1.4. A Lei de Acesso à Informação no Brasil

1.4.3. Características e Contradições Relevantes da Lei de Acesso à Informação

Após 23 anos da promulgação da Constituição Federal de 1988, o Brasil deu um passo importante para o recrudescimento da democracia com a edição da Lei nº 12.527, de 18 de novembro de 2011, denominada da Lei de Acesso à Informação. Tal instrumento legal regulamenta o artigo 5º, inciso XXXIII da Carta Política de 1988, que garante ao cidadão o direito de acesso à informação e cumpre compromissos assumidos pelo país consignados em vários tratados e convenções internacionais. A LAI não é inovadora, pois o direito de acesso à informação já estava previsto na Constituição Federal. É, sim, um acontecimento relevante para a democracia, pois tira o acesso à informação do plano da proclamação e o coloca no da efetivação do direito.

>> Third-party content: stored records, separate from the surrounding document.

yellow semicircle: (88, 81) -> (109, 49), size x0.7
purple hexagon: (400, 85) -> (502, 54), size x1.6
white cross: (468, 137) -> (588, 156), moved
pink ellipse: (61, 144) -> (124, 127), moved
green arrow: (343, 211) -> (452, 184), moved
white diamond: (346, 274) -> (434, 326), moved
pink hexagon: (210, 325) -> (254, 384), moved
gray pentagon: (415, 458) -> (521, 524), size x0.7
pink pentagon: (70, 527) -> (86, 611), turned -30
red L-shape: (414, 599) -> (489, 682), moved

De acordo com o artigo 3º da lei, os procedimentos previstos destinam-se a assegurar o direito fundamental de acesso à informação e devem ser executados em conformidade com os princípios básicos da administração pública e com as seguintes diretrizes: observância da publicidade como preceito geral e do sigilo como exceção; divulgação de informações de interesse público, independentemente de solicitações; utilização de meios de comunicação viabilizados pela tecnologia da informação; fomento ao desenvolvimento da cultura de transparência na administração pública; desenvolvimento do controle social da administração pública.

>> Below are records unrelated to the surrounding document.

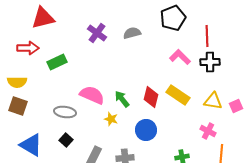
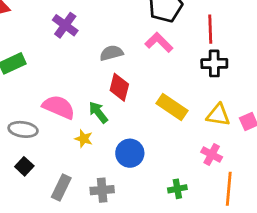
gray semicircle: (132, 33) -> (111, 53), moved
pink L-shape: (180, 57) -> (159, 42), moved
red diamond: (151, 97) -> (119, 87), moved

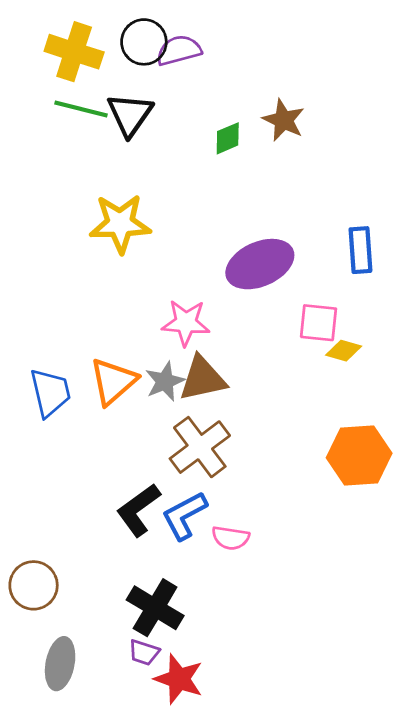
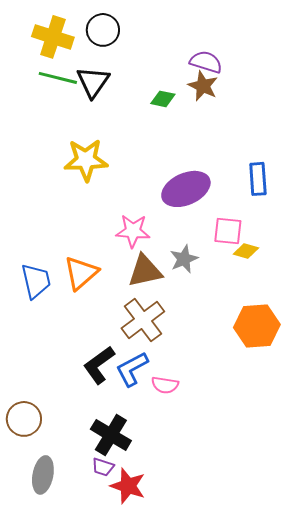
purple semicircle: (179, 50) -> (206, 62), moved, turned 32
green diamond: (228, 138) -> (163, 99), turned 35
gray star: (165, 381) -> (184, 259), moved

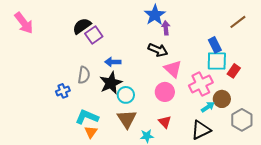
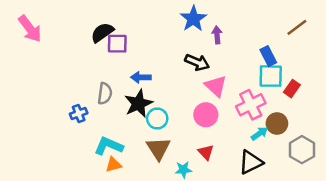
purple arrow: (166, 28) -> (217, 35), moved
purple square: (94, 35) -> (117, 44), turned 36
orange triangle: (91, 132) -> (114, 165), turned 40

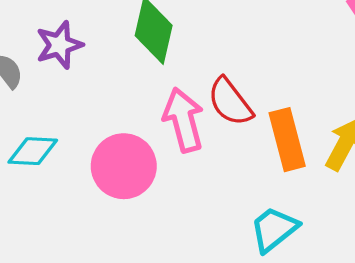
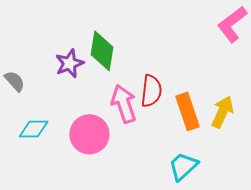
purple star: (59, 45) -> (69, 63), moved
red semicircle: (230, 102) -> (151, 91), turned -132

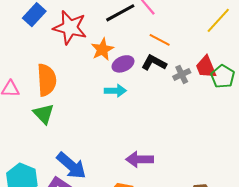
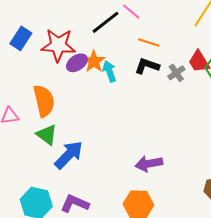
purple ellipse: (123, 64) -> (77, 63), moved
cyan arrow: (115, 91) -> (109, 71), moved, turned -100
blue arrow: (71, 166) -> (69, 155), moved, turned -76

Nessa contextura, a LAI criou mecanismos de transparência ativa - divulgação espontânea de informações públicas, independentemente de solicitação - e transparência passiva - disponibilização de informações públicas em atendimento a demanda cidadã - estabeleceu procedimentos para eventuais restrições de acesso e definiu as responsabilidades dos agentes públicos, civis ou militares, por possíveis violações ao direito de acesso à informação pública.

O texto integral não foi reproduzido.